Kazimierz Marcinkiewicz drwi z CBA - choć sam tworzył Centralne Biuro Antykorupcyjne jest rozczarowany jego pracą. Zdaniem byłego premiera w CBA pracują... lowelasi od podrywania kobiet! Choć nie pada wzmianka o agencie Tomku, można domyślać się, że chodzi właśnie o niego.

Kazimierz Marcinkiewicz drwi z CBA! To dość zaskakujące, zwłaszcza, że sam uczestniczył w zakładaniu Centralnego Biura Antykorupcyjnego.

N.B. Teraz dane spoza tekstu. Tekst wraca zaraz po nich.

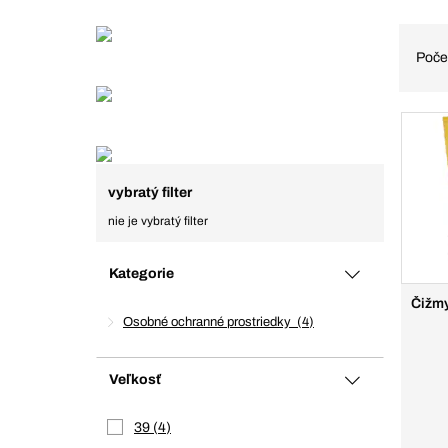
Poče
vybratý filter
nie je vybratý filter
Kategorie
Čižmy
Osobné ochranné prostriedky
4
Veľkosť
39
4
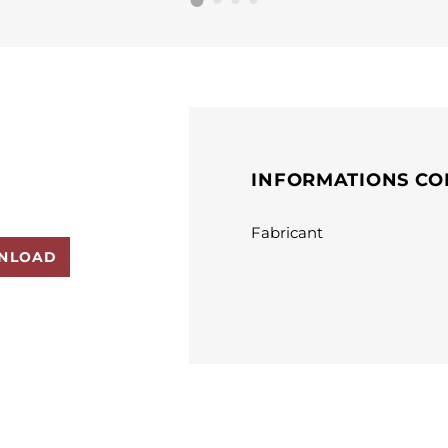
INFORMATIONS CO
Fabricant
NLOAD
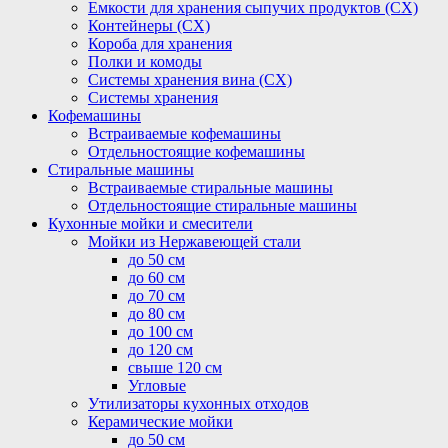
Емкости для хранения сыпучих продуктов (СХ)
Контейнеры (СХ)
Короба для хранения
Полки и комоды
Системы хранения вина (СХ)
Системы хранения
Кофемашины
Встраиваемые кофемашины
Отдельностоящие кофемашины
Стиральные машины
Встраиваемые стиральные машины
Отдельностоящие стиральные машины
Кухонные мойки и смесители
Мойки из Нержавеющей стали
до 50 см
до 60 см
до 70 см
до 80 см
до 100 см
до 120 см
свыше 120 см
Угловые
Утилизаторы кухонных отходов
Керамические мойки
до 50 см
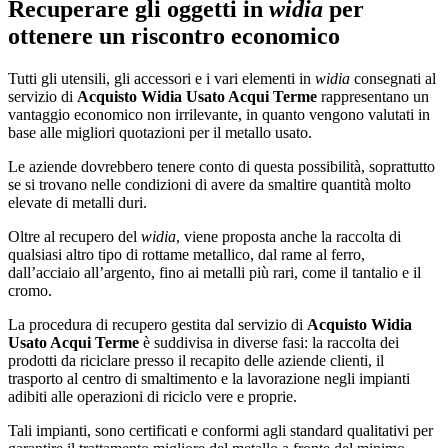
Recuperare gli oggetti in
widia
per
ottenere un riscontro economico
Tutti gli utensili, gli accessori e i vari elementi in
widia
consegnati al
servizio di
Acquisto Widia Usato Acqui Terme
rappresentano un
vantaggio economico non irrilevante, in quanto vengono valutati in
base alle migliori quotazioni per il metallo usato.
Le aziende dovrebbero tenere conto di questa possibilità, soprattutto
se si trovano nelle condizioni di avere da smaltire quantità molto
elevate di metalli duri.
Oltre al recupero del
widia
, viene proposta anche la raccolta di
qualsiasi altro tipo di rottame metallico, dal rame al ferro,
dall’acciaio all’argento, fino ai metalli più rari, come il tantalio e il
cromo.
La procedura di recupero gestita dal servizio di
Acquisto Widia
Usato Acqui Terme
è suddivisa in diverse fasi: la raccolta dei
prodotti da riciclare presso il recapito delle aziende clienti, il
trasporto al centro di smaltimento e la lavorazione negli impianti
adibiti alle operazioni di riciclo vere e proprie.
Tali impianti, sono certificati e conformi agli standard qualitativi per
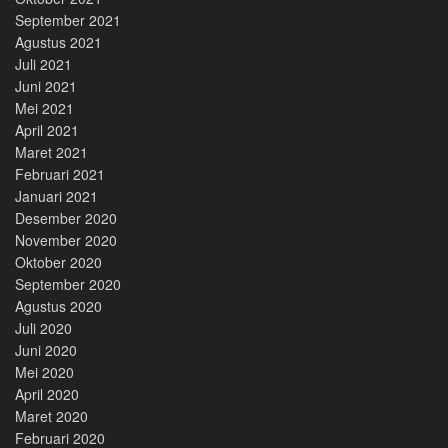
September 2021
Agustus 2021
Juli 2021
Juni 2021
Mei 2021
April 2021
Maret 2021
Februari 2021
Januari 2021
Desember 2020
November 2020
Oktober 2020
September 2020
Agustus 2020
Juli 2020
Juni 2020
Mei 2020
April 2020
Maret 2020
Februari 2020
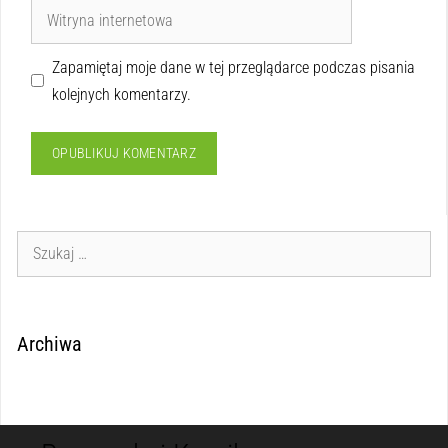
Zapamiętaj moje dane w tej przeglądarce podczas pisania
kolejnych komentarzy.
Archiwa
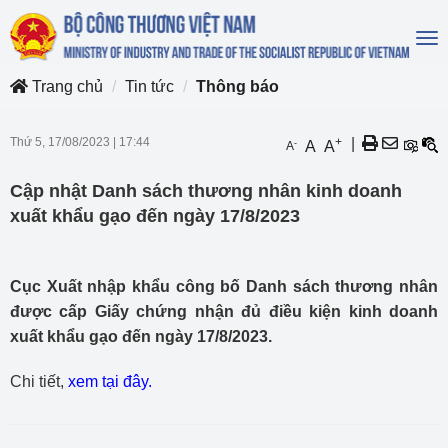
To
na
Trang chủ
Tin tức
Thông báo
Thứ 5, 17/08/2023
|
17:44
+
|
-
A
A
A
Cập nhật Danh sách thương nhân kinh doanh
xuất khẩu gạo đến ngày 17/8/2023
Cục Xuất nhập khẩu công bố Danh sách thương nhân
được cấp Giấy chứng nhận đủ điều kiện kinh doanh
xuất khẩu gạo đến ngày 17/8/2023.
Chi tiết,
xem tại đây
.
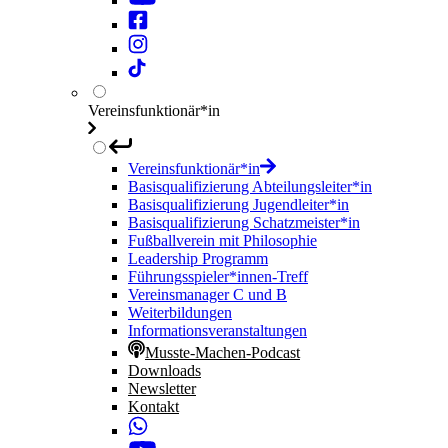
Vereinsfunktionär*in
Vereinsfunktionär*in
Basisqualifizierung Abteilungsleiter*in
Basisqualifizierung Jugendleiter*in
Basisqualifizierung Schatzmeister*in
Fußballverein mit Philosophie
Leadership Programm
Führungsspieler*innen-Treff
Vereinsmanager C und B
Weiterbildungen
Informationsveranstaltungen
Musste-Machen-Podcast
Downloads
Newsletter
Kontakt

- Gdy mój rząd powołał do życia CBA, myślałem że Biuro będzie służyć do likwidacji powiązań, które niszczą ludzi, zwłaszcza na prowincji. Nie spodziewałem się, że będzie zatrudniało lowelasów do podrywania kobiet – stwierdził w wywiadzie dla WP.PL.

Choć nie pada nazwisko Tomasza Kaczmarka, czyli słynnego agenta Tomka, można się domyślać, że chodzi właśnie o niego. W końcu to on umawiał się z posłanką PO, Beatą Sawicką oraz Weroniką Marczuk. A podczas spotkań - zbierał dowody ich winy.

Do skazania Weroniki Marczuk nie doprowadził, ale sąd skazał Beatę Sawicką na 3 lata więzienia za przyjęcie 100 tysięcy złotych łapówki. Agent Tomek był podobno bardzo ujmujący - chodził na romantyczne spacery, obsypywał różami, wysyłał słodkie sms-y... A w międzyczasie zbierał dowody jej winy.

Obrońca Sawickiej mecenas Jacek Dubois utrzymywał do końca, że choć do seksu nie doszło, agent uwiódł Sawicką. Podobnie broniła się Weronika Marczuk.